New Poll Says American Public is Fine With NSA Surveillance
Pew is out with the first poll asking the public what it thinks of the NSA phone record surveillance program. Unsurprisingly, the public thinks it's just peachy, by a margin of 56-41. What is surprising, though, is the epic size of the change in partisan attitudes since 2006. Back then, Republicans approved of the (recently revealed) NSA program by 38 points more than Democrats. Now, Republicans disapprove by 12 points more than Democrats.
This isn't the last word on the subject. The wording of the question is different this year compared to 2006, and that might account for a bit of the difference. But probably not much. Basically, when Bush was president, Republicans thought that monitoring telephone traffic was a great idea. Now, when Obama is president, they're not so sure—but Democrats think it's fine and dandy. This is about as remarkable a turnaround as I've seen on any subject in recent years.

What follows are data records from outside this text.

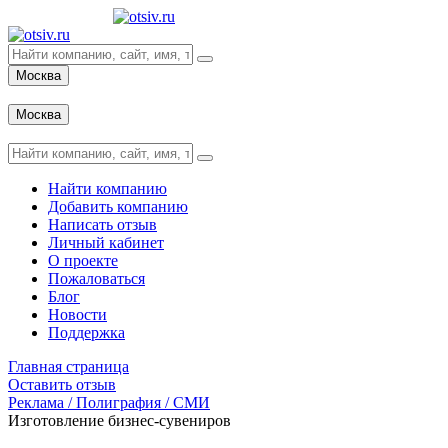
Москва
Вход
Москва
Вход
Найти компанию
Добавить компанию
Написать отзыв
Личный кабинет
О проекте
Пожаловаться
Блог
Новости
Поддержка
Главная страница
Оставить отзыв
Реклама / Полиграфия / СМИ
Изготовление бизнес-сувениров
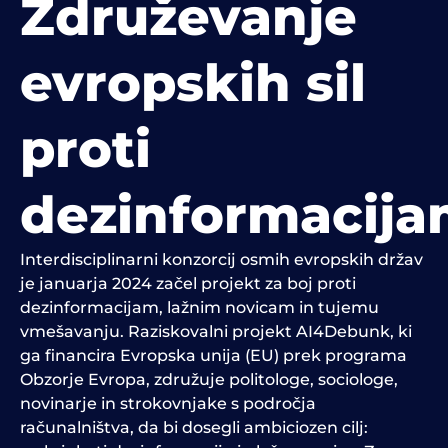
Združevanje
evropskih sil
proti
dezinformacij
Interdisciplinarni konzorcij osmih evropskih držav
je januarja 2024 začel projekt za boj proti
dezinformacijam, lažnim novicam in tujemu
vmešavanju. Raziskovalni projekt AI4Debunk, ki
ga financira Evropska unija (EU) prek programa
Obzorje Evropa, združuje politologe, sociologe,
novinarje in strokovnjake s področja
računalništva, da bi dosegli ambiciozen cilj:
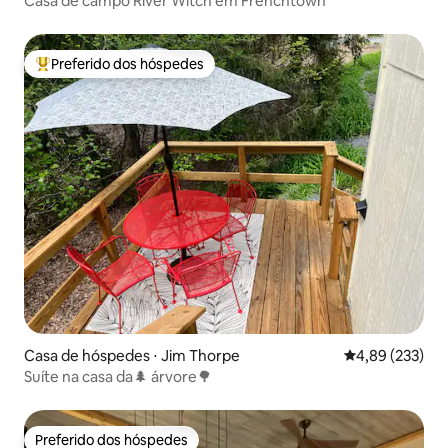
Casa de campo River Witch em Frenchtown
Preferido dos hóspedes
Entre os melhores preferidos dos hóspedes
Casa de hóspedes ⋅ Jim Thorpe
4,89 de uma av
4,89 (233)
Suíte na casa da🌲 árvore🌳
Preferido dos hóspedes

Unfortunately, it's going to be harder than I thought to eventually get a firm read on this. I had figured that early polls would be tentative because so few people would understand what the NSA program entails (i.e., legal vs. warrantless, every call vs. some calls, metadata vs. listening in). Later polls would get progressively more accurate as this stuff became better known. But now that the PRISM program has also been revealed, it's likely that future polls will be forced to use mushy wording and public opinion will be a bit more confused. Oh well.